The Death of Marcus Aurelius

The Death of Marcus Aurelius

Monday, November 5, 2018

Marcus Aurelius, Meditations 7.48


This is a fine saying of Plato: That he who is discoursing about men should look also at earthly things as if he viewed them from some higher place.

He should look at them in their assemblies, armies, agricultural labors, marriages, treaties, births, deaths, noise of the courts of justice, desert places, various nations of barbarians, feasts, lamentations, markets, a mixture of all things and an orderly combination of contraries.

—Marcus Aurelius, Meditations, Book 7 (tr Long)

If I see the world only through the lenses of my own feelings, my attractions and aversions, I am really only seeing myself imposed on everything around me, and so everything will take on the tint of my prejudice.
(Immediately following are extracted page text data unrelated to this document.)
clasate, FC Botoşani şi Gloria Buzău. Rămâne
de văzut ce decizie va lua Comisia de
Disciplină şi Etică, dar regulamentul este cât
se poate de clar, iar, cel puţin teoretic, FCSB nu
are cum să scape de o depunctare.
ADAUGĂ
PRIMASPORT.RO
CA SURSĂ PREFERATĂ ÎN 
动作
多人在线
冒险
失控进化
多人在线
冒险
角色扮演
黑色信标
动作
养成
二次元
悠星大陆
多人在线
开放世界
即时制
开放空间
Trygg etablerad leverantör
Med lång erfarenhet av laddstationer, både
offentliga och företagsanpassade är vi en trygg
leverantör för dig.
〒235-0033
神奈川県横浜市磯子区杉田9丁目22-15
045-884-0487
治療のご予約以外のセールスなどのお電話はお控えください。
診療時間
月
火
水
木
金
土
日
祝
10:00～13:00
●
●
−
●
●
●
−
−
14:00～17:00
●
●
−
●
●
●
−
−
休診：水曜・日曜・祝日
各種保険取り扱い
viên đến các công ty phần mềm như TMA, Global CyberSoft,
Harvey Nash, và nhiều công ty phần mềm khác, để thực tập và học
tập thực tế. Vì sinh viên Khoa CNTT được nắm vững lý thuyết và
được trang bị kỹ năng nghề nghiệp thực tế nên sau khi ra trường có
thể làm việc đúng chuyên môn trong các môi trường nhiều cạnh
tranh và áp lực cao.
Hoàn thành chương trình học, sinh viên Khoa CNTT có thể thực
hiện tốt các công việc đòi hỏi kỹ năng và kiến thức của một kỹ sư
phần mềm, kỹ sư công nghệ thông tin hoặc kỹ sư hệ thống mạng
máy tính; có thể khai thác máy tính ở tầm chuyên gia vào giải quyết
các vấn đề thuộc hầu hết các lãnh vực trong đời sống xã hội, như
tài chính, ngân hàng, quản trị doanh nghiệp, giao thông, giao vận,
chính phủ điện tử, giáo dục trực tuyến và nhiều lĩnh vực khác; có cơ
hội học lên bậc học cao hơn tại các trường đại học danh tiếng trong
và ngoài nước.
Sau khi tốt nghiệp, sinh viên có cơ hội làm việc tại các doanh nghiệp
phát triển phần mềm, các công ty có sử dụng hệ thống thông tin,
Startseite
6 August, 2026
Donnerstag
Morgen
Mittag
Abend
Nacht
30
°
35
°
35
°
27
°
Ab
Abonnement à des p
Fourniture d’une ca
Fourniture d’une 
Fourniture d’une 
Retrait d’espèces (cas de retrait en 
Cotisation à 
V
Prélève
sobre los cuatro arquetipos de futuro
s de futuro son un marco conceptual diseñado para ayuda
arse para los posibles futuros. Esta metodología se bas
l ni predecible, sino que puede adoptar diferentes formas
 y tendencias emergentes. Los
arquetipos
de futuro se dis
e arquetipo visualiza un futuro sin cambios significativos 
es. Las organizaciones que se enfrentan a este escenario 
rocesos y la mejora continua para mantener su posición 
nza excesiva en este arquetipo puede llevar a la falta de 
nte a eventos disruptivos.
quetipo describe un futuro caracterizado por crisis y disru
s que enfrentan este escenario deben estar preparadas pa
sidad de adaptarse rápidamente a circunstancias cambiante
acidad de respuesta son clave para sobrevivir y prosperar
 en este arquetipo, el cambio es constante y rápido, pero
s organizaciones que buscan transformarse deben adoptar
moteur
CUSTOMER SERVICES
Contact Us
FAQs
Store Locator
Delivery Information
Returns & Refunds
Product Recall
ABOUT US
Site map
Good and evil become what is pleasant or unpleasant for me, right and wrong whatever is convenient or inconvenient for me.

There is a better way. I can move beyond the influence of my own impressions, and I can take mastery over them. I can try to see things not only as they are for me, but also as they are in and of themselves. I can seek to find a loftier perspective, where I don’t just notice this or that part, but I can appreciate a sense of the whole. Anything that may have appeared as overwhelming, pointless, or unfair when viewed from too close can now perhaps be seen in a proper context from further away.
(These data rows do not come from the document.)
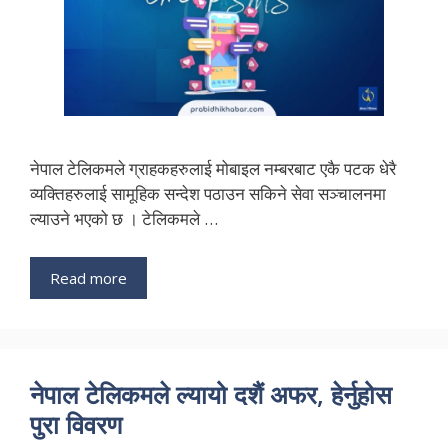
नेपाल टेलिकमले ग्राहकहरुलाई मोबाइल नम्बरबाट एकै पटक धेरै
व्यक्तिहरुलाई सामूहिक सन्देश पठाउन सकिने सेवा सञ्चालनमा
ल्याउने भएको छ । टेलिकमले …
Read more
नेपाल टेलिकमले ल्यायो दशैं अफर, हेर्नुहोस
पुरा विवरण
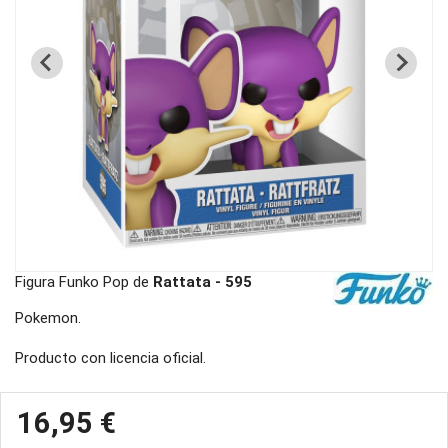
Figura Funko Pop de
Rattata - 595
Pokemon.
Producto con licencia oficial.
16,95 €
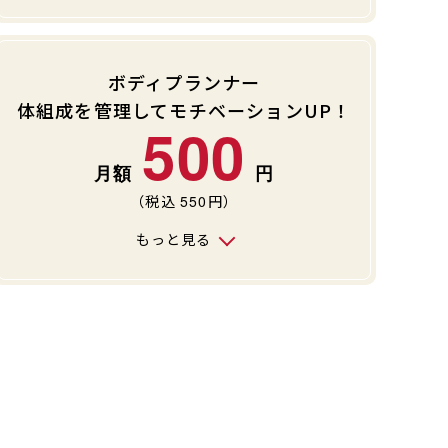
ボディプランナー
体組成を管理してモチベーションUP！
500
（税込
550
円）
もっと見る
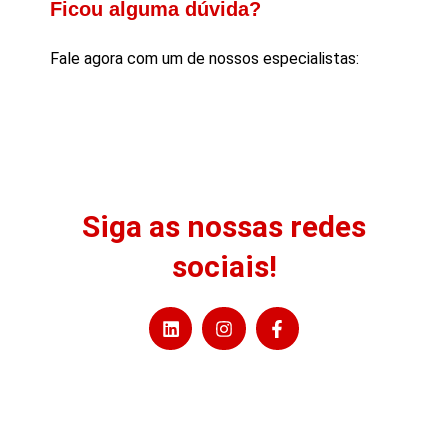
Ficou alguma dúvida?
Fale agora com um de nossos especialistas:
Siga as nossas redes
sociais!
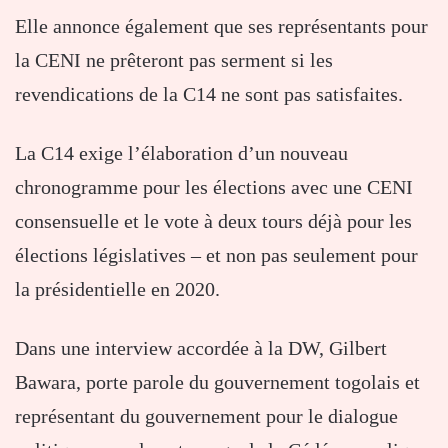
Elle annonce également que ses représentants pour
la CENI ne prêteront pas serment si les
revendications de la C14 ne sont pas satisfaites.
La C14 exige l’élaboration d’un nouveau
chronogramme pour les élections avec une CENI
consensuelle et le vote à deux tours déjà pour les
élections législatives – et non pas seulement pour
la présidentielle en 2020.
Dans une interview accordée à la DW, Gilbert
Bawara, porte parole du gouvernement togolais et
représentant du gouvernement pour le dialogue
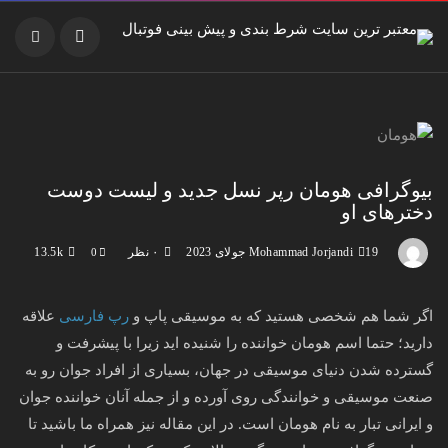
بیوگرافی هومان رپر نسل جدید و لیست دوست
دخترهای او
19 جولای 2023
Mohammad Jorjandi
۰ نظر
13.5k
0
اگر شما هم شخصی هستید که به موسیقی پاپ و
رپ فارسی
علاقه
دارید؛ حتما اسم هومان خواننده را شنیده اید زیرا با پیشرفت و
گسترده شدن دنیای موسیقی در جهان، بسیاری از افراد جوان رو به
صنعت موسیقی و خوانندگی روی آورده و از جمله آنان خواننده جوان
و ایرانی تبار به نام هومان است. در این مقاله نیز همراه ما باشید تا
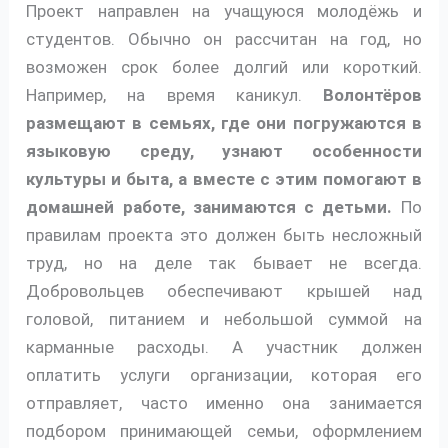
Проект направлен на учащуюся молодёжь и
студентов. Обычно он рассчитан на год, но
возможен срок более долгий или короткий.
Например, на время каникул.
Волонтёров
размещают в семьях, где они погружаются в
языковую среду, узнают особенности
культуры и быта, а вместе с этим помогают в
домашней работе, занимаются с детьми.
По
правилам проекта это должен быть несложный
труд, но на деле так бывает не всегда.
Добровольцев обеспечивают крышей над
головой, питанием и небольшой суммой на
карманные расходы. А участник должен
оплатить услуги организации, которая его
отправляет, часто именно она занимается
подбором принимающей семьи, оформлением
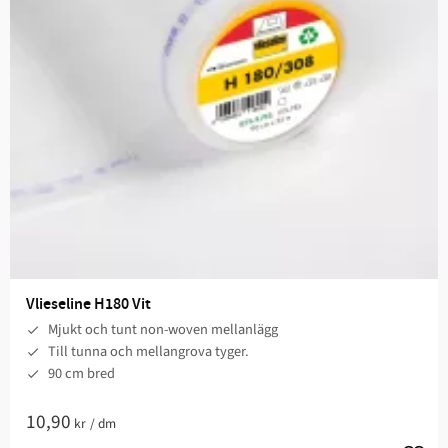
Vlieseline H180 Vit
Mjukt och tunt non-woven mellanlägg
Till tunna och mellangrova tyger.​
90 cm bred
10,90
kr
/
dm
When I can appreciate the order and purpose of the relationships within all of Nature, so much of the frustration and conflict I assumed can pass away. There are so many things in this world, all distinct and different in their own way, but all of them play their own part. There are so many changes happening at all times, the constant tension of opposites, but all of them exist within a harmony.

As a child, I would always love seeing the scenery from the top of a mountain, or the city from the top of a skyscraper. There was a certain sense of awe in it, as well as of peace. In later years, I would think of that line from Browning:

God's in his heaven—
All's right with the world!

Recently, my wife dropped me off at the airport early one morning for a trip back to Boston. There was much worry on my mind, about never seeming to be able to make ends meet, about how unhappy my children seemed at their school, about all the nastiness, abuse, and petty politics at my work. I was even concerned that another trip back to where I grew up would wake up too many sleeping demons.

So I peered out the window as the plane took off, and got lost in the view as we flew ever higher. I noticed certain landmarks down below, and realized our path would take us straight over the little town I now lived in. I could still see individual houses, and the little colored specks of moving cars. I looked very carefully, and spotted my own house, with our bright blue car in the driveway. They had already made it home, and were surely having breakfast.

It was seeing that little corner of my own life as a part of the much bigger world around it that helped me, then and there, to understand and accept that world as it was, not merely as I would desire it to be. A bit of height helped to give me that context.